- **REQUIRED ACTION**: Could you restate every line of the data word for word?

□ □ □ □ □

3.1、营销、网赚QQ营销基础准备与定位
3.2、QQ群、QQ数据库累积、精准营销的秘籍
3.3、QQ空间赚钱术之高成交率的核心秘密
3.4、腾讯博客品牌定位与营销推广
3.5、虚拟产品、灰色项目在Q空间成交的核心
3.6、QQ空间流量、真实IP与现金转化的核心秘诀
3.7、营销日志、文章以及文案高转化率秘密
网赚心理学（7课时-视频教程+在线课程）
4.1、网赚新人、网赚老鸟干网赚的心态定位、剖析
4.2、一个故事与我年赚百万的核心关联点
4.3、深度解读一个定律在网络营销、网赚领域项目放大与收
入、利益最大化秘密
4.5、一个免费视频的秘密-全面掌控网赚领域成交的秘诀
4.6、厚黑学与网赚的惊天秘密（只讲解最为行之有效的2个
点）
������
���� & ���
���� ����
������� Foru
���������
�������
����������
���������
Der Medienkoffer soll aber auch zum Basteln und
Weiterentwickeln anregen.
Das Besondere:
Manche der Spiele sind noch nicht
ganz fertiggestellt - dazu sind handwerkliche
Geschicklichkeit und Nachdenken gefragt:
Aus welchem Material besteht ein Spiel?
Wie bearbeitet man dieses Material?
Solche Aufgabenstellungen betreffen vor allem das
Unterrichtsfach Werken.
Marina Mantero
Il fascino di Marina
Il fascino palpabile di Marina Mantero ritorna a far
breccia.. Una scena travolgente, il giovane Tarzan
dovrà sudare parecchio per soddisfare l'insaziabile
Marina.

□ □ □ □ □

- **REPLY**:
3.1、营销、网赚QQ营销基础准备与定位
3.2、QQ群、QQ数据库累积、精准营销的秘籍
3.3、QQ空间赚钱术之高成交率的核心秘密
3.4、腾讯博客品牌定位与营销推广
3.5、虚拟产品、灰色项目在Q空间成交的核心
3.6、QQ空间流量、真实IP与现金转化的核心秘诀
3.7、营销日志、文章以及文案高转化率秘密
网赚心理学（7课时-视频教程+在线课程）
4.1、网赚新人、网赚老鸟干网赚的心态定位、剖析
4.2、一个故事与我年赚百万的核心关联点
4.3、深度解读一个定律在网络营销、网赚领域项目放大与收
入、利益最大化秘密
4.5、一个免费视频的秘密-全面掌控网赚领域成交的秘诀
4.6、厚黑学与网赚的惊天秘密（只讲解最为行之有效的2个
点）
������
���� & ���
���� ����
������� Foru
���������
�������
����������
���������
Der Medienkoffer soll aber auch zum Basteln und
Weiterentwickeln anregen.
Das Besondere:
Manche der Spiele sind noch nicht
ganz fertiggestellt - dazu sind handwerkliche
Geschicklichkeit und Nachdenken gefragt:
Aus welchem Material besteht ein Spiel?
Wie bearbeitet man dieses Material?
Solche Aufgabenstellungen betreffen vor allem das
Unterrichtsfach Werken.
Marina Mantero
Il fascino di Marina
Il fascino palpabile di Marina Mantero ritorna a far
breccia.. Una scena travolgente, il giovane Tarzan
dovrà sudare parecchio per soddisfare l'insaziabile
Marina.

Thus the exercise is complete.